══ Data extracts ══
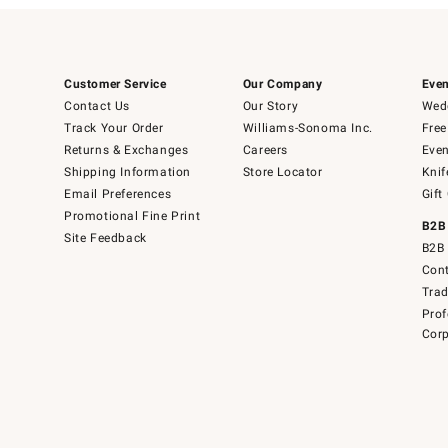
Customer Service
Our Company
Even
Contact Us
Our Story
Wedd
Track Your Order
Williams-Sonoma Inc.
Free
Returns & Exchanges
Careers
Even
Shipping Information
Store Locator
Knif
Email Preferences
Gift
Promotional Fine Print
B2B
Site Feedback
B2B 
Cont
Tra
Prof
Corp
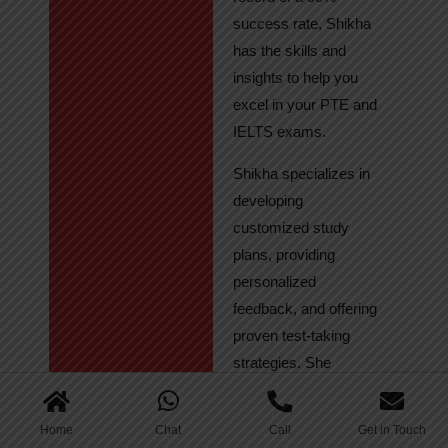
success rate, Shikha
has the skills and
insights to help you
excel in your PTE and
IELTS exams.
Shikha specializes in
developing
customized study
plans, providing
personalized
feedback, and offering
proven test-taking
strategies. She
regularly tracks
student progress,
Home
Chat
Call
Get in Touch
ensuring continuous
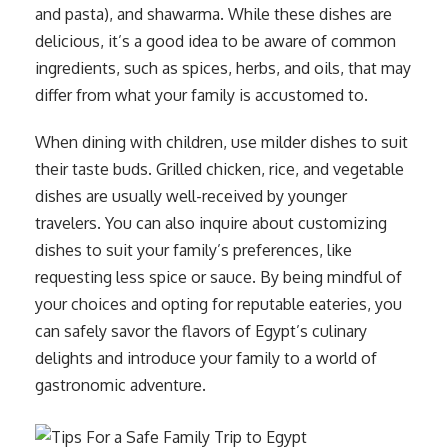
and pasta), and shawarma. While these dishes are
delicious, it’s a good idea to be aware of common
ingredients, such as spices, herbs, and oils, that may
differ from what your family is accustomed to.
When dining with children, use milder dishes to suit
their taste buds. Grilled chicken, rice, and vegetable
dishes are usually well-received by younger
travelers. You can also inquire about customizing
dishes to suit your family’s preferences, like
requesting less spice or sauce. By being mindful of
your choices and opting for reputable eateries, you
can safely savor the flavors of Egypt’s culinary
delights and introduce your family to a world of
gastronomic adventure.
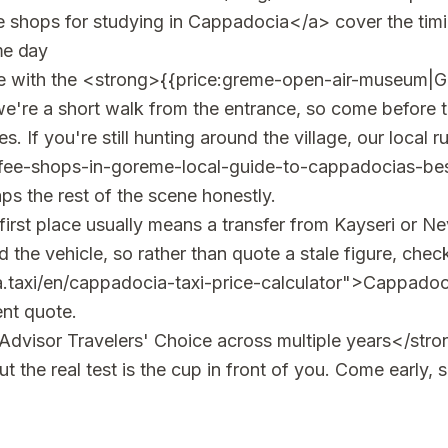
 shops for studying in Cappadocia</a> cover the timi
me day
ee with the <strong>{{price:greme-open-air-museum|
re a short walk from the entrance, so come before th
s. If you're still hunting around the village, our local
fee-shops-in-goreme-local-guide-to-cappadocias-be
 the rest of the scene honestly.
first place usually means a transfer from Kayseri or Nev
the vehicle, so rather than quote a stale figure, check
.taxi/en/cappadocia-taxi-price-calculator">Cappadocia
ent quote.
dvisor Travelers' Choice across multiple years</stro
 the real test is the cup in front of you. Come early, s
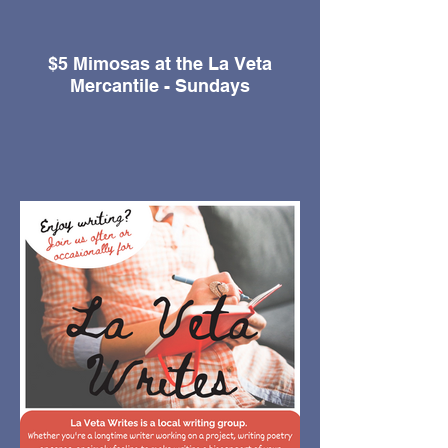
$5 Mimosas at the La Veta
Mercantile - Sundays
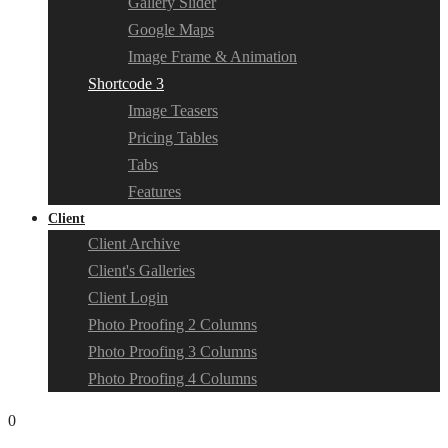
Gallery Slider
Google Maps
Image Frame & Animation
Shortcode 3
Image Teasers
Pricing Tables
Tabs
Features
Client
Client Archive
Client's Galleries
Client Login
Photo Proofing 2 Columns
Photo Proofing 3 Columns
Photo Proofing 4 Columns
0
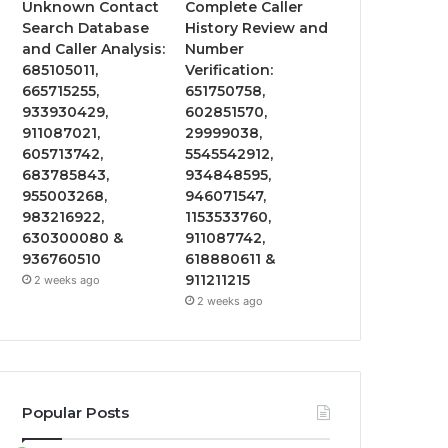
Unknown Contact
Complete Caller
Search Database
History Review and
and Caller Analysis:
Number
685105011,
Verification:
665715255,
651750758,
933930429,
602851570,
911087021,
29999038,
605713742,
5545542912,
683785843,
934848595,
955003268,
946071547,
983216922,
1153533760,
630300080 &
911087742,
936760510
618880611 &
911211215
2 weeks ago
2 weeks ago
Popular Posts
═══
* [Task description]: For the lines above, output exactly those from the line containing "the rest of the scene honestly." through the line containing "dvisor Travelers' Choice", and skip the others.

* [Task answer]:
 the rest of the scene honestly.
first place usually means a transfer from Kayseri or Nev
the vehicle, so rather than quote a stale figure, check
.taxi/en/cappadocia-taxi-price-calculator">Cappadocia
ent quote.
dvisor Travelers' Choice across multiple years</stro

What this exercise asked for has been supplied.